The problem:
Every entry is to be returned exactly as it stands; the pictures are to be dropped.

Supplied data:
--*--

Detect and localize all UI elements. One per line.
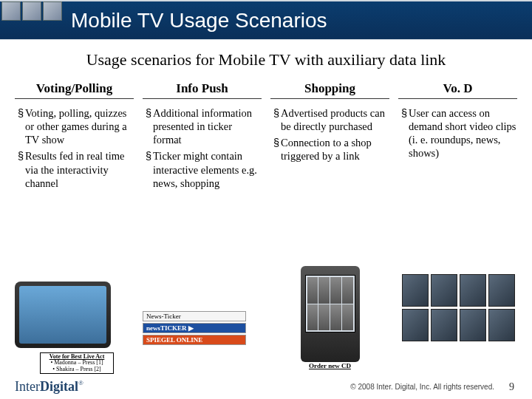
column-header: Shopping — [270, 81, 389, 99]
bullet-icon: § — [401, 106, 409, 160]
illus-voting: Vote for Best Live Act • Madonna – Press… — [15, 282, 134, 369]
bullet-text: Ticker might contain interactive element… — [153, 149, 262, 189]
bullet-icon: § — [18, 149, 25, 189]
bullet-text: Advertised products can be directly purc… — [281, 106, 389, 133]
illus-infopush: News-Ticker newsTICKER ▶ SPIEGEL ONLINE — [143, 282, 262, 369]
bullet-icon: § — [18, 106, 25, 146]
bullet-icon: § — [146, 106, 153, 146]
vote-option: • Shakira – Press [2] — [42, 366, 112, 372]
column-header: Vo. D — [398, 81, 517, 99]
vote-callout: Vote for Best Live Act • Madonna – Press… — [40, 352, 114, 374]
logo: InterDigital® — [15, 379, 83, 395]
slide-footer: InterDigital® © 2008 Inter. Digital, Inc… — [0, 379, 532, 395]
logo-part: Inter — [15, 379, 40, 394]
header-photo — [43, 1, 62, 21]
column-vod: Vo. D §User can access on demand short v… — [398, 81, 517, 193]
column-voting: Voting/Polling §Voting, polling, quizzes… — [15, 81, 134, 193]
tablet-icon — [15, 282, 111, 348]
copyright-text: © 2008 Inter. Digital, Inc. All rights r… — [350, 383, 494, 391]
ticker-illustration: News-Ticker newsTICKER ▶ SPIEGEL ONLINE — [143, 311, 246, 347]
ticker-row: SPIEGEL ONLINE — [143, 335, 246, 345]
title-bar: Mobile TV Usage Scenarios — [0, 0, 532, 40]
vod-thumbnail-grid — [402, 274, 517, 341]
bullet-icon: § — [146, 149, 153, 189]
illus-shopping: NOKIA Order new CD — [270, 282, 389, 369]
logo-part: Digital — [40, 379, 78, 394]
columns-container: Voting/Polling §Voting, polling, quizzes… — [0, 81, 532, 193]
phone-icon — [301, 266, 360, 362]
bullet-text: Results fed in real time via the interac… — [25, 149, 134, 189]
column-infopush: Info Push §Additional information presen… — [143, 81, 262, 193]
column-header: Voting/Polling — [15, 81, 134, 99]
registered-icon: ® — [78, 379, 83, 386]
bullet-text: Connection to a shop triggered by a link — [281, 136, 389, 163]
column-shopping: Shopping §Advertised products can be dir… — [270, 81, 389, 193]
bullet-text: Voting, polling, quizzes or other games … — [25, 106, 134, 146]
illus-vod — [398, 282, 517, 369]
header-photo — [1, 1, 21, 21]
bullet-text: User can access on demand short video cl… — [409, 106, 517, 160]
slide-title: Mobile TV Usage Scenarios — [71, 9, 327, 33]
column-header: Info Push — [143, 81, 262, 99]
header-photo — [22, 1, 41, 21]
bullet-icon: § — [273, 106, 281, 133]
page-number: 9 — [509, 381, 514, 393]
slide-subtitle: Usage scenarios for Mobile TV with auxil… — [0, 50, 532, 69]
order-cta: Order new CD — [270, 362, 389, 369]
bullet-icon: § — [273, 136, 281, 163]
ticker-row: News-Ticker — [143, 311, 246, 321]
bullet-text: Additional information presented in tick… — [153, 106, 262, 146]
ticker-row: newsTICKER ▶ — [143, 323, 246, 333]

--*--

Your response:
Detect and localize all UI elements. One per line.
column-header: Shopping — [270, 81, 389, 99]
bullet-icon: § — [401, 106, 409, 160]
illus-voting: Vote for Best Live Act • Madonna – Press… — [15, 282, 134, 369]
bullet-text: Ticker might contain interactive element… — [153, 149, 262, 189]
bullet-icon: § — [18, 149, 25, 189]
bullet-text: Advertised products can be directly purc… — [281, 106, 389, 133]
illus-infopush: News-Ticker newsTICKER ▶ SPIEGEL ONLINE — [143, 282, 262, 369]
bullet-icon: § — [18, 106, 25, 146]
bullet-icon: § — [146, 106, 153, 146]
vote-option: • Shakira – Press [2] — [42, 366, 112, 372]
column-header: Vo. D — [398, 81, 517, 99]
vote-callout: Vote for Best Live Act • Madonna – Press… — [40, 352, 114, 374]
logo: InterDigital® — [15, 379, 83, 395]
slide-footer: InterDigital® © 2008 Inter. Digital, Inc… — [0, 379, 532, 395]
logo-part: Inter — [15, 379, 40, 394]
header-photo — [43, 1, 62, 21]
column-vod: Vo. D §User can access on demand short v… — [398, 81, 517, 193]
column-voting: Voting/Polling §Voting, polling, quizzes… — [15, 81, 134, 193]
tablet-icon — [15, 282, 111, 348]
copyright-text: © 2008 Inter. Digital, Inc. All rights r… — [350, 383, 494, 391]
ticker-illustration: News-Ticker newsTICKER ▶ SPIEGEL ONLINE — [143, 311, 246, 347]
ticker-row: SPIEGEL ONLINE — [143, 335, 246, 345]
title-bar: Mobile TV Usage Scenarios — [0, 0, 532, 40]
vod-thumbnail-grid — [402, 274, 517, 341]
bullet-icon: § — [146, 149, 153, 189]
illus-shopping: NOKIA Order new CD — [270, 282, 389, 369]
logo-part: Digital — [40, 379, 78, 394]
columns-container: Voting/Polling §Voting, polling, quizzes… — [0, 81, 532, 193]
phone-icon — [301, 266, 360, 362]
bullet-text: Results fed in real time via the interac… — [25, 149, 134, 189]
column-infopush: Info Push §Additional information presen… — [143, 81, 262, 193]
column-header: Voting/Polling — [15, 81, 134, 99]
registered-icon: ® — [78, 379, 83, 386]
bullet-text: Connection to a shop triggered by a link — [281, 136, 389, 163]
column-shopping: Shopping §Advertised products can be dir… — [270, 81, 389, 193]
bullet-text: Voting, polling, quizzes or other games … — [25, 106, 134, 146]
illus-vod — [398, 282, 517, 369]
header-photo — [1, 1, 21, 21]
bullet-text: User can access on demand short video cl… — [409, 106, 517, 160]
slide-title: Mobile TV Usage Scenarios — [71, 9, 327, 33]
column-header: Info Push — [143, 81, 262, 99]
header-photo — [22, 1, 41, 21]
bullet-icon: § — [273, 106, 281, 133]
page-number: 9 — [509, 381, 514, 393]
slide-subtitle: Usage scenarios for Mobile TV with auxil… — [0, 50, 532, 69]
order-cta: Order new CD — [270, 362, 389, 369]
bullet-icon: § — [273, 136, 281, 163]
ticker-row: News-Ticker — [143, 311, 246, 321]
bullet-text: Additional information presented in tick… — [153, 106, 262, 146]
ticker-row: newsTICKER ▶ — [143, 323, 246, 333]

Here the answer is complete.